Could you post the formula you are using for this? I have 2007 also. and it can be "fun". you should be able to go into the manage rules option and manually change the formula to what you need it to say.


----------



## bryanb72 (Feb 25, 2009)

Thanks Bianca.meldoy, 

I know!! I'd love it to be fun! I'm using the "Icon Sets", number function in the "type" drop down, cell $F$15 in the "value" box. Value is > the adjacent (reference) cell $E$15. When I delete the absolute value $, Excel returns an error.
Thanks!


----------



## Bianca.meldoy (Feb 21, 2009)

ROW 1 MTD ACTUAL BUDGET DIFFERENCEROW 2 120 120 130 -10 Say you want the 3-Light Conditional Formatting Formula to be used on the MTDColumn. Make sure you're using the "formula is" not "cell value is" callout.
In your first cell in b2, the three formulas would then be:
Green Light =D2>=0
Yellow Light =D2>=-3
Red Light =D2<-3
Not: Green Light >= =D2=0Yellow Light >= =D2=(-3)Red Light =D2 <-3 
Can't take credit for this one either.

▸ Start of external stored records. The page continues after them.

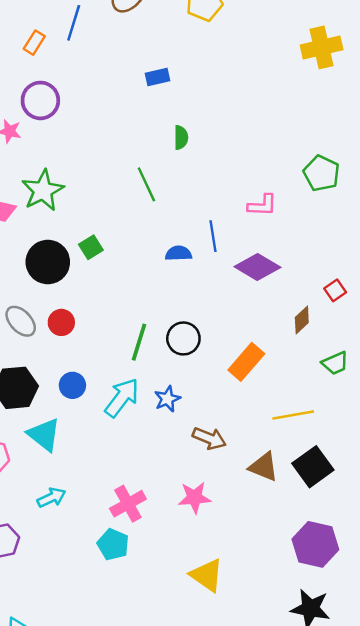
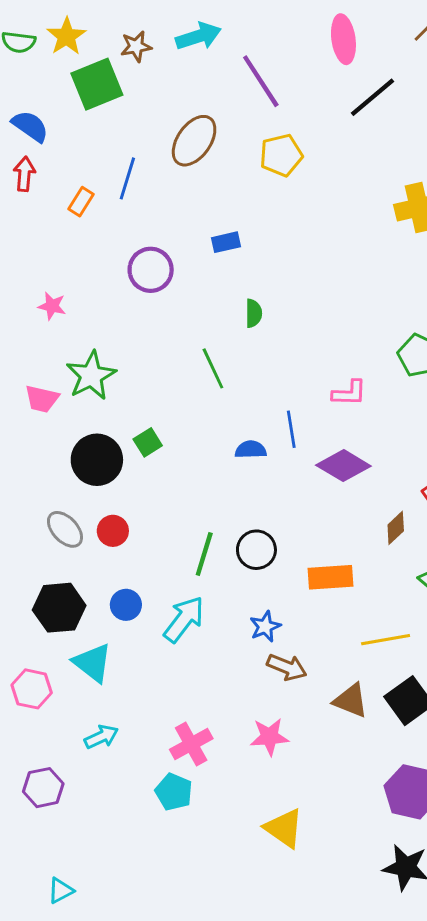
purple circle: (40, 100) -> (151, 270), moved
orange rectangle: (246, 362) -> (330, 577), turned 45
blue star: (167, 399) -> (265, 627), moved

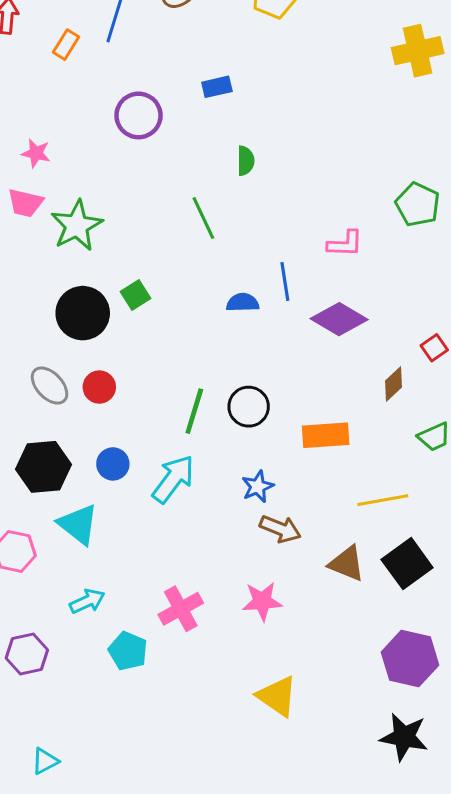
pink trapezoid: (42, 399) -> (25, 203), moved
cyan pentagon: (174, 792) -> (128, 651), moved

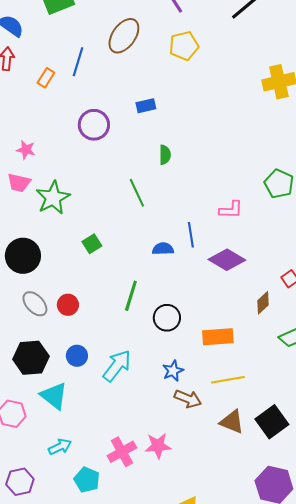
black circle: (83, 313) -> (23, 256), moved
green line: (194, 411) -> (131, 296), moved
yellow line: (383, 500) -> (228, 380), moved
pink star: (262, 601) -> (158, 446), moved

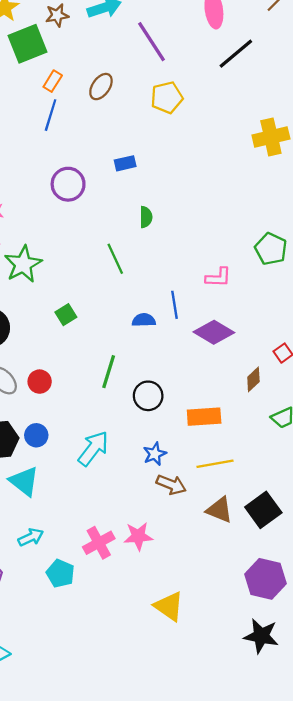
brown ellipse: (124, 36) -> (101, 87), size x0.7
orange rectangle: (46, 78) -> (53, 81), moved
blue circle: (77, 356) -> (36, 435), moved

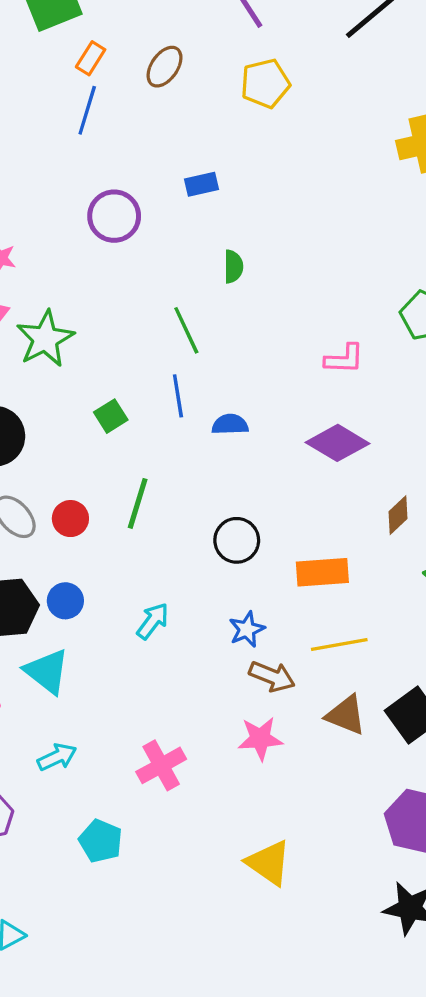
blue line: (174, 305) -> (178, 396), moved
green line: (109, 372) -> (138, 503), moved
cyan arrow: (93, 448) -> (153, 621), size x0.7
pink star: (138, 536) -> (260, 739), moved
cyan pentagon: (60, 573) -> (101, 841), moved

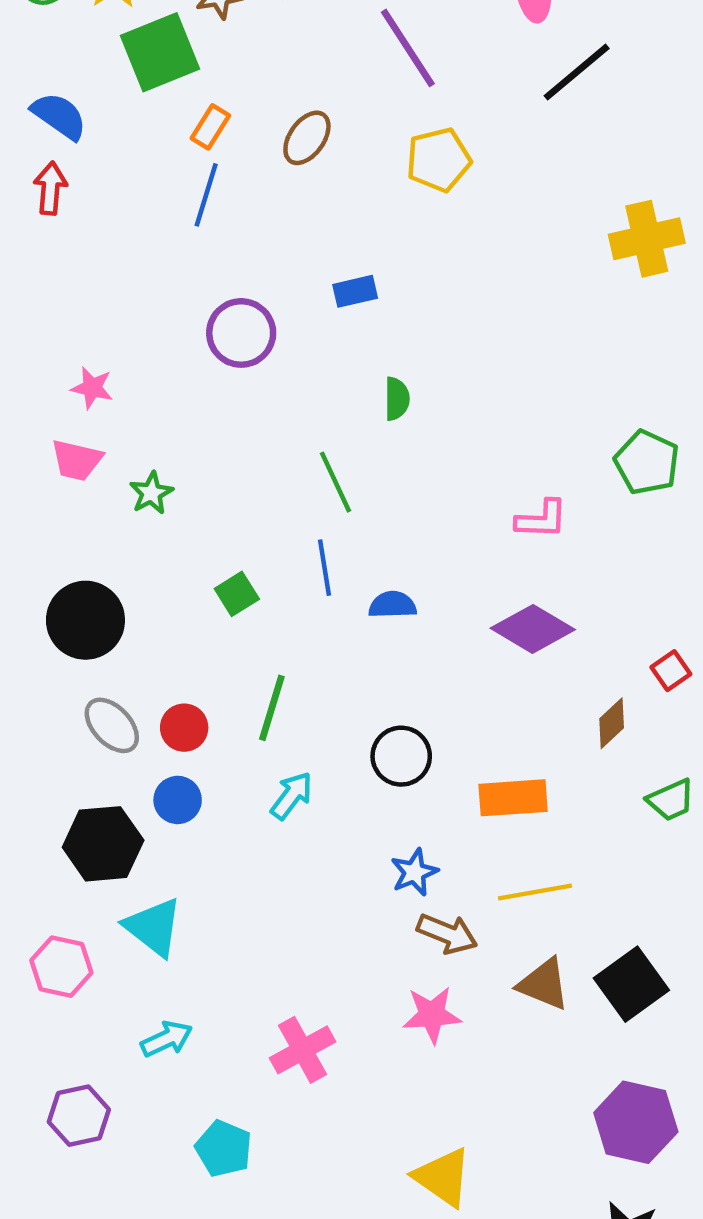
green star: (45, 339) -> (151, 493), size x0.6
blue circle: (65, 601) -> (178, 800), moved
cyan arrow: (153, 621) -> (292, 796), moved

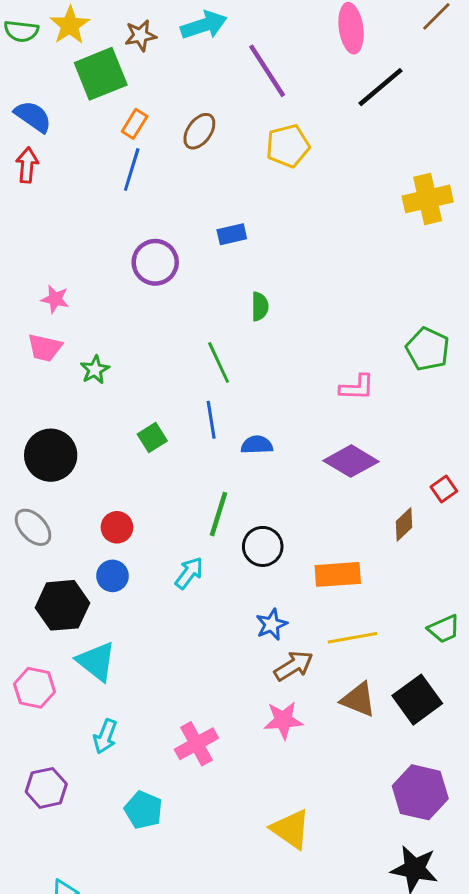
green line: (272, 708) -> (219, 514), moved
gray ellipse: (112, 725) -> (33, 527), moved
green trapezoid: (671, 800) -> (444, 629), moved
brown arrow: (447, 934) -> (294, 666), turned -54
cyan arrow: (167, 1039) -> (105, 736), turned 136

I don't remember who or where I found it, but it helped me to figure out what I needed to do to fix the one I was working on. 

I also have a website you might find useful. It is a pdf file for Excel 2007. You will need Adobe Reader for it, but what the hey. Since it is free and so is the pdf it might be helpful. Just in case, I am not throwing you to the waves of cyper space. Just thought you might be interested in this.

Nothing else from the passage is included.